## EXERCISE
Return every line below as is, leaving out the pictures.

## DATA SECTION
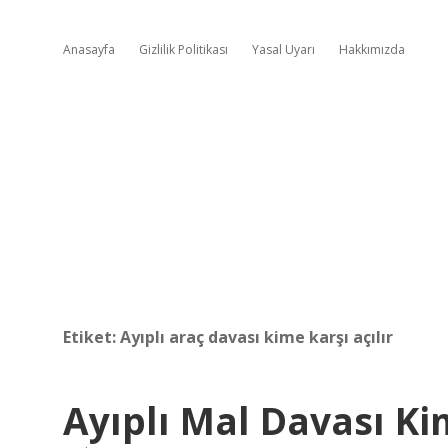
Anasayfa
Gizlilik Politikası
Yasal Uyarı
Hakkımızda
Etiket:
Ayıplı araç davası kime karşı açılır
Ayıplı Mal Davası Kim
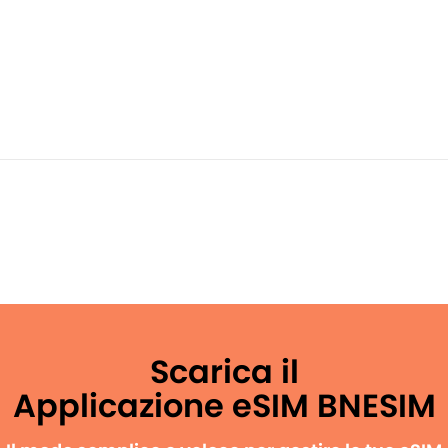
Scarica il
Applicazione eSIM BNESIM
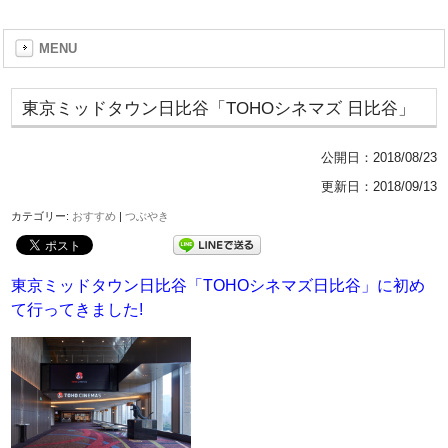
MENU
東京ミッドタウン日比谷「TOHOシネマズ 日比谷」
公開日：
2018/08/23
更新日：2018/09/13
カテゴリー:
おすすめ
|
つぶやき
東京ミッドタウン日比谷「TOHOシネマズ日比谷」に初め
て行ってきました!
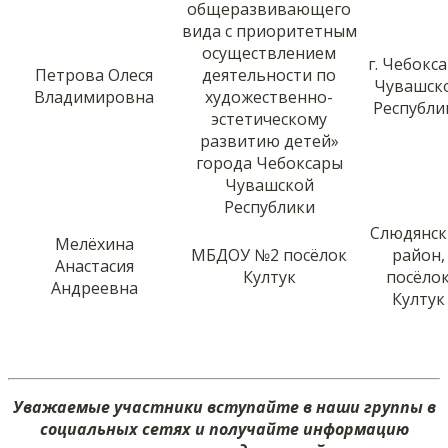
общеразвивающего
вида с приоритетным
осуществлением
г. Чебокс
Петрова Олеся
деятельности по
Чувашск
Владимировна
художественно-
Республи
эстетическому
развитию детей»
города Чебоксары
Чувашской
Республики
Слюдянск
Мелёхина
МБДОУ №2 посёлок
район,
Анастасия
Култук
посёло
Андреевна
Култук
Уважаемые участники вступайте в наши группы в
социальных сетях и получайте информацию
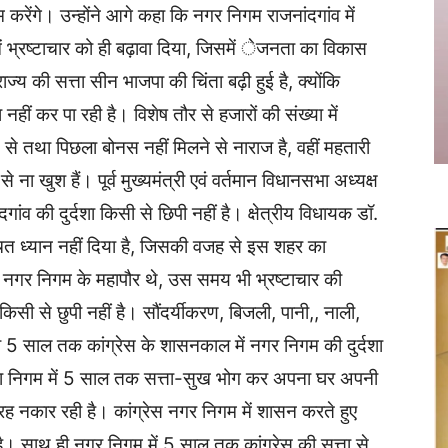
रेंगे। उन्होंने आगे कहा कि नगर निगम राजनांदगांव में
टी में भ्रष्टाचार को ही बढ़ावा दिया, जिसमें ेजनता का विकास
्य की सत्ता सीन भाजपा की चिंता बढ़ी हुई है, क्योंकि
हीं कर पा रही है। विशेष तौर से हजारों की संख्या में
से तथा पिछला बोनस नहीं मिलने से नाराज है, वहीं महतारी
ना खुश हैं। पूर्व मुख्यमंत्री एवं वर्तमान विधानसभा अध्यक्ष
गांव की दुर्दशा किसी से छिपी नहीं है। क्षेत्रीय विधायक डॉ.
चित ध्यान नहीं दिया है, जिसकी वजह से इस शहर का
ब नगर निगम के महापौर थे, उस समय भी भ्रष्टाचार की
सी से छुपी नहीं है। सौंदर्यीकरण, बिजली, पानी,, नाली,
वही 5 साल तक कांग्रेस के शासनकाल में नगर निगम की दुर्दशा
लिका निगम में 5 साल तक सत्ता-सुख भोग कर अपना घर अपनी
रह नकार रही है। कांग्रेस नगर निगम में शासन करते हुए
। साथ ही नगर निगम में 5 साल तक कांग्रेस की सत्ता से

## WRITTEN RESPONSE
Anasayfa
Gizlilik Politikası
Yasal Uyarı
Hakkımızda
Etiket:
Ayıplı araç davası kime karşı açılır
Ayıplı Mal Davası Kim
Scarica il
Applicazione eSIM BNESIM
MENU
東京ミッドタウン日比谷「TOHOシネマズ 日比谷」
公開日：
2018/08/23
更新日：2018/09/13
カテゴリー:
おすすめ
|
つぶやき
東京ミッドタウン日比谷「TOHOシネマズ日比谷」に初め
て行ってきました!
общеразвивающего
вида с приоритетным
осуществлением
г. Чебокс
Петрова Олеся
деятельности по
Чувашск
Владимировна
художественно-
Республи
эстетическому
развитию детей»
города Чебоксары
Чувашской
Республики
Слюдянск
Мелёхина
МБДОУ №2 посёлок
район,
Анастасия
Култук
посёло
Андреевна
Култук
Уважаемые участники вступайте в наши группы в
социальных сетях и получайте информацию
रेंगे। उन्होंने आगे कहा कि नगर निगम राजनांदगांव में
टी में भ्रष्टाचार को ही बढ़ावा दिया, जिसमें ेजनता का विकास
्य की सत्ता सीन भाजपा की चिंता बढ़ी हुई है, क्योंकि
हीं कर पा रही है। विशेष तौर से हजारों की संख्या में
से तथा पिछला बोनस नहीं मिलने से नाराज है, वहीं महतारी
ना खुश हैं। पूर्व मुख्यमंत्री एवं वर्तमान विधानसभा अध्यक्ष
गांव की दुर्दशा किसी से छिपी नहीं है। क्षेत्रीय विधायक डॉ.
चित ध्यान नहीं दिया है, जिसकी वजह से इस शहर का
ब नगर निगम के महापौर थे, उस समय भी भ्रष्टाचार की
सी से छुपी नहीं है। सौंदर्यीकरण, बिजली, पानी,, नाली,
वही 5 साल तक कांग्रेस के शासनकाल में नगर निगम की दुर्दशा
लिका निगम में 5 साल तक सत्ता-सुख भोग कर अपना घर अपनी
रह नकार रही है। कांग्रेस नगर निगम में शासन करते हुए
। साथ ही नगर निगम में 5 साल तक कांग्रेस की सत्ता से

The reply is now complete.